По каким-то непонятным причинам доктор Фрёлих оставил Франтишка последним в очереди, хотя на призыв докторши: «Мужчины!» — тот вошел в кабинет во главе группы человек в пятнадцать: скотников, возчиков из Уезда, прокатчиков, шахтеров, кузнецов, каменщиков, землекопов и поденщиков — частью из самой Гостоуни, частью из других поселков в окрестностях Кладно. Доктор со всеми на ты, и об их недомоганиях он отзывается с грубоватыми шуточками, по большей части невероятно глупыми. Ощупывая мускулистый живот какого-то рабочего с кирпичного завода Задака — рабочий лежал на обыкновенной кушетке, которая, несомненно, служила местом послеобеденного отдыха доктора (под ней валялось не меньше тридцати литровых пивных бутылок[7]), — доктор, фальшивя, напевал песенку собственного сочинения: «У кого монеты — дома тот филонит, у кого их нету — у Задака ломит». Молодого вальцовщика, жалующегося на загадочное колотье в груди, доктор выгнал, примолвив, что, если б это было еще во время войны, ладно, дал бы ему дней десять поваляться в постели, но на четвертом году мира — «сыпь, сыпь отсюда и больше ко мне не лезь!». Вальцовщик попятился в испуге, и всем было ужасно смешно, все казались самим себе важными персонами, словно их связывали с доктором узы суровой мужской дружбы, словно и они принимали участие в изгнании молодого лодыря, и начали вспоминать разные истории о великодушии доктора в период войны; но доктору все это почему-то вдруг перестало нравиться, он торопил пациентов раздеваться, все крепче прижимал пресс-папье к выписанным рецептам, все резче пристукивал латунной поковкой, которой придавливает огромную кучу бумажек. Франтишек, с восхищением разглядывавший большой диплом под стеклом, на котором из всей массы латинских слов ему были понятны только «доктор медицины Эмиль Фрёлих», не успел и оглянуться, как остался в кабинете последним.

— Ну-с, что новенького в Праге? — равнодушно спросил доктор, и Франтишку вдруг стало смешно.

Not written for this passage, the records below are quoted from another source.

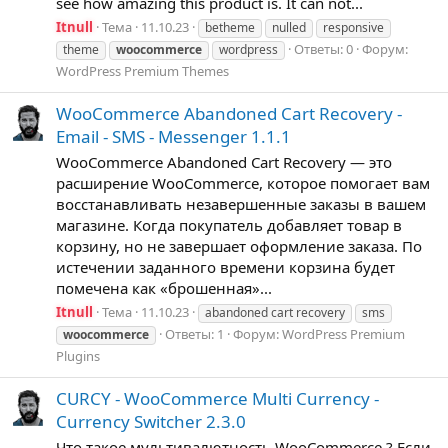
see how amazing this product is. It can not...
Itnull
Тема
11.10.23
betheme
nulled
responsive
Ответы: 0
Форум:
theme
woocommerce
wordpress
WordPress Premium Themes
WooCommerce Abandoned Cart Recovery -
Email - SMS - Messenger 1.1.1
WooCommerce Abandoned Cart Recovery — это
расширение WooCommerce, которое помогает вам
восстанавливать незавершенные заказы в вашем
магазине. Когда покупатель добавляет товар в
корзину, но не завершает оформление заказа. По
истечении заданного времени корзина будет
помечена как «брошенная»...
Itnull
Тема
11.10.23
abandoned cart recovery
sms
Ответы: 1
Форум:
WordPress Premium
woocommerce
Plugins
CURCY - WooCommerce Multi Currency -
Currency Switcher 2.3.0
Что такое мультивалютность WooCommerce ? Если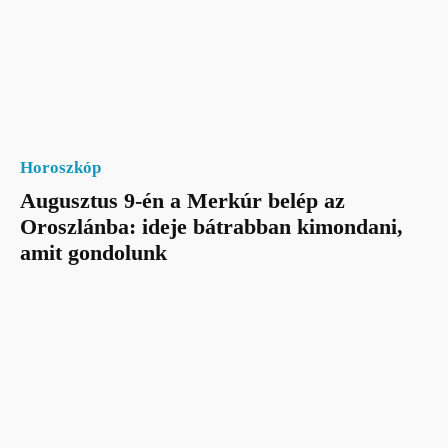
Horoszkóp
Augusztus 9-én a Merkúr belép az
Oroszlánba: ideje bátrabban kimondani,
amit gondolunk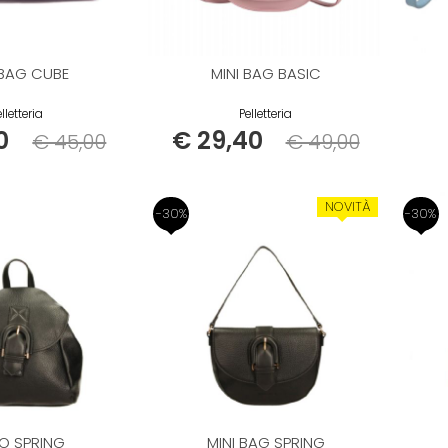
 BAG CUBE
MINI BAG BASIC
lletteria
Pelletteria
0
€ 29,40
€ 45,00
€ 49,00
Listino
Listino
NOVITÀ
-30%
-30%
NO SPRING
MINI BAG SPRING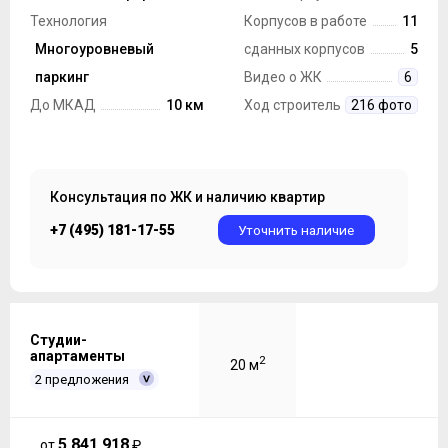
Технология
Корпусов в работе
11
строительства
Многоуровневый
Монолит, Панель
сданных корпусов
5
Парковка
паркинг
Видео о ЖК
6
До МКАД
10 км
Ход строительства
216 фото
Консультация по ЖК и наличию квартир
+7 (495) 181-17-55
Уточнить наличие
Студии-
апартаменты
2
20 м
2 предложения
5 841 918
от
₽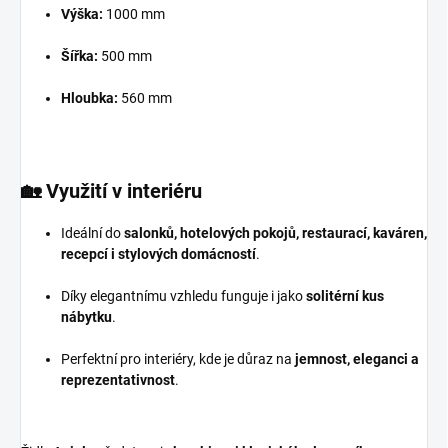
Výška:
1000 mm
Šířka:
500 mm
Hloubka:
560 mm
🏡
Využití v interiéru
Ideální do
salonků, hotelových pokojů, restaurací, kaváren,
recepcí i stylových domácností
.
Díky elegantnímu vzhledu funguje i jako
solitérní kus
nábytku
.
Perfektní pro interiéry, kde je důraz na
jemnost, eleganci a
reprezentativnost
.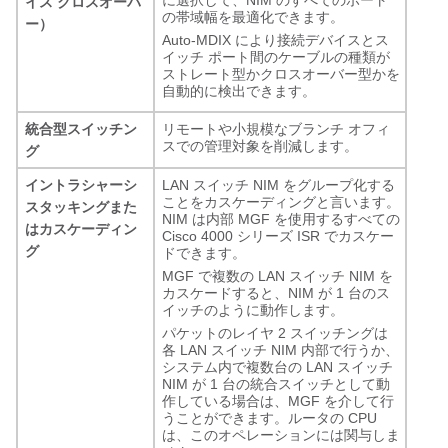
に選択して、NIM のすべてのポート
イス クロスオーバ
の帯域幅を最適化できます。
ー）
Auto-MDIX により接続デバイスとス
イッチ ポート間のケーブルの種類が
ストレート型かクロスオーバー型かを
自動的に検出できます。
統合型スイッチン
リモートや小規模なブランチ オフィ
スでの管理対象を削減します。
グ
イントラシャーシ
LAN スイッチ NIM をグループ化する
ことをカスケーディングと言います。
スタッキングまた
NIM は内部 MGF を使用するすべての
はカスケーディン
Cisco 4000 シリーズ ISR でカスケー
グ
ドできます。
MGF で複数の LAN スイッチ NIM を
カスケードすると、NIM が 1 台のス
イッチのように動作します。
パケットのレイヤ 2 スイッチングは
各 LAN スイッチ NIM 内部で行うか、
システム内で複数台の LAN スイッチ
NIM が 1 台の統合スイッチとして動
作している場合は、MGF を介して行
うことができます。ルータの CPU
は、このオペレーションには関与しま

Еще и недели не прошло, как он, после школьного спектакля «Два года каникул» по мотивам Жюля Верна, приехал домой последним поездом, из которого вышли только два пассажира: он сам и доктор Фрёлих. Доктор был пьян и ничем не отличался от уездского пропойцы Воячека. Он мотался по кругу, шлепая в грязной снежной каше, спотыкался о вонючие кучи прошлогодних обрезков свеклы и с явным облегчением углядел Франтишка. «Отведи меня домой», — приказал он парнишке авторитетным тоном.

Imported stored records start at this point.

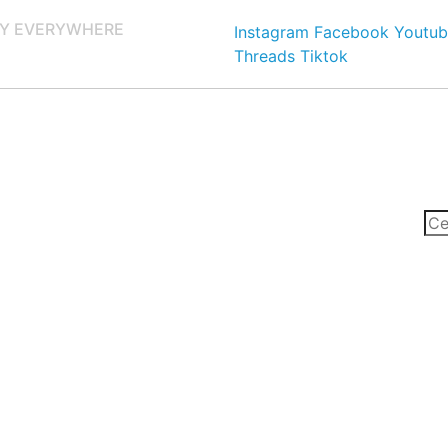
Y EVERYWHERE
Instagram
Facebook
Youtub
Threads
Tiktok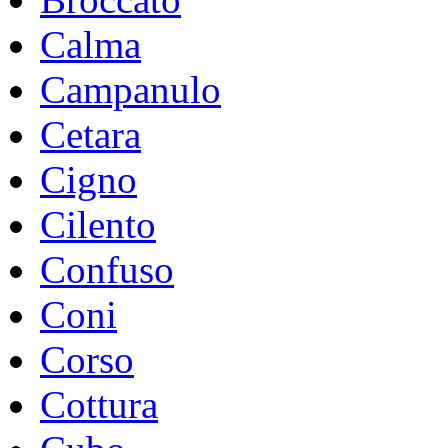
Calma
Campanulo
Cetara
Cigno
Cilento
Confuso
Coni
Corso
Cottura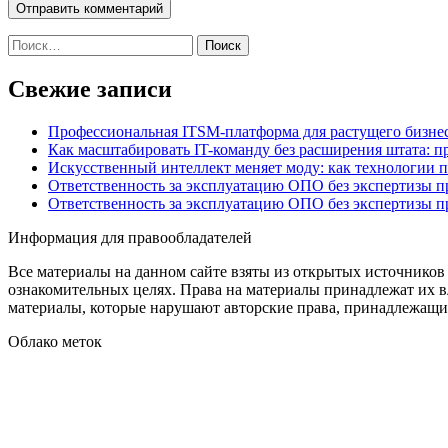
Найти:
Свежие записи
Профессиональная ITSM-платформа для растущего бизнес
Как масштабировать IT-команду без расширения штата: п
Искусственный интеллект меняет моду: как технологии 
Ответственность за эксплуатацию ОПО без экспертизы 
Ответственность за эксплуатацию ОПО без экспертизы 
Информация для правообладателей
Все материалы на данном сайте взяты из открытых источников
ознакомительных целях. Права на материалы принадлежат их в
материалы, которые нарушают авторские права, принадлежащие
Облако меток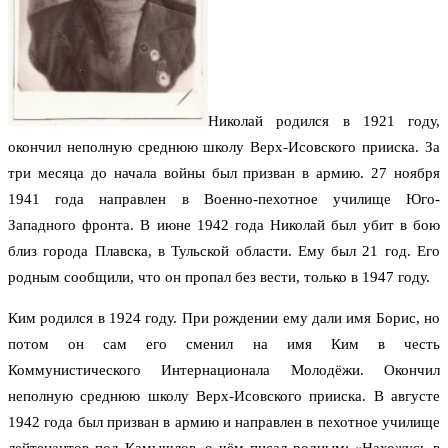
Николай родился в 1921 году,
окончил неполную среднюю школу Верх-Исовского прииска. За
три месяца до начала войны был призван в армию. 27 ноября
1941 года направлен в Военно-пехотное училище Юго-
Западного фронта. В июне 1942 года Николай был убит в бою
близ города Плавска, в Тульской области. Ему был 21 год. Его
родным сообщили, что он пропал без вести, только в 1947 году.
Ким родился в 1924 году. При рождении ему дали имя Борис, но
потом он сам его сменил на имя Ким в честь
Коммунистического Интернационала Молодёжи. Окончил
неполную среднюю школу Верх-Исовского прииска. В августе
1942 года был призван в армию и направлен в пехотное училище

Отказаться было неудобно, и Франтишек пожалел, что нет поблизости Йирки Чермака с тачкой. Ведь развозить по домам пьяных составляло одно из их любимых развлечений. Летом они вытаскивали упившихся из сплетения ножек железных столов и стульев, расставленных под каштанами, акациями и вязами в саду ресторана пана Гинека, зимой выволакивали их из романтической распивочной того же заведения с черного хода. А теперь надо было тащить доктора одному, без транспортных средств в Гостоунь, до которой час ходу. Доктор Фрёлих время от времени предпринимал подобные вылазки в столицу. Являясь источником всякого рода домыслов и некоторого восхищения, экскурсии эти способствовали его популярности. Обитатели Уезда, Гостоуни и Птиц все еще располагались по ступенькам старой социальной лестницы, и если доктор посещал пражские бордели, где, несомненно, платил крупными купюрами, то это незримыми нитями связывало его с холостильщиком Беранком, платившим мешком пшеницы за подобного же рода услуги, оказываемые в одной из бесчисленных заплесневелых каморок заведения пана Гинека, или с общепризнанным эротоманом, сидельцем табачного киоска Хоцем, валютой которому служил, естественно, табак, точнее, сотня сигарет марки «Зорка» в мягкой упаковке кубической формы.

вернуться

7

Узкому кругу друзей служащих пивоваренного завода — например, мастера, помощника мастера или бочара — в знак расположения поставляли пиво в литровых бутылках. Остальные довольствовались бочковым пивом или пол-литровыми бутылками. Пивной завод находился в Уезде и функционировал до 1950 года, потом его прикрыли, а в здании устроили склад зерна, кукурузы, свеклы, бобовых; кроме того, в обширных лабиринтах заводских подвалов Единый сельхозкооператив стал выращивать шампиньоны. — Прим. автора.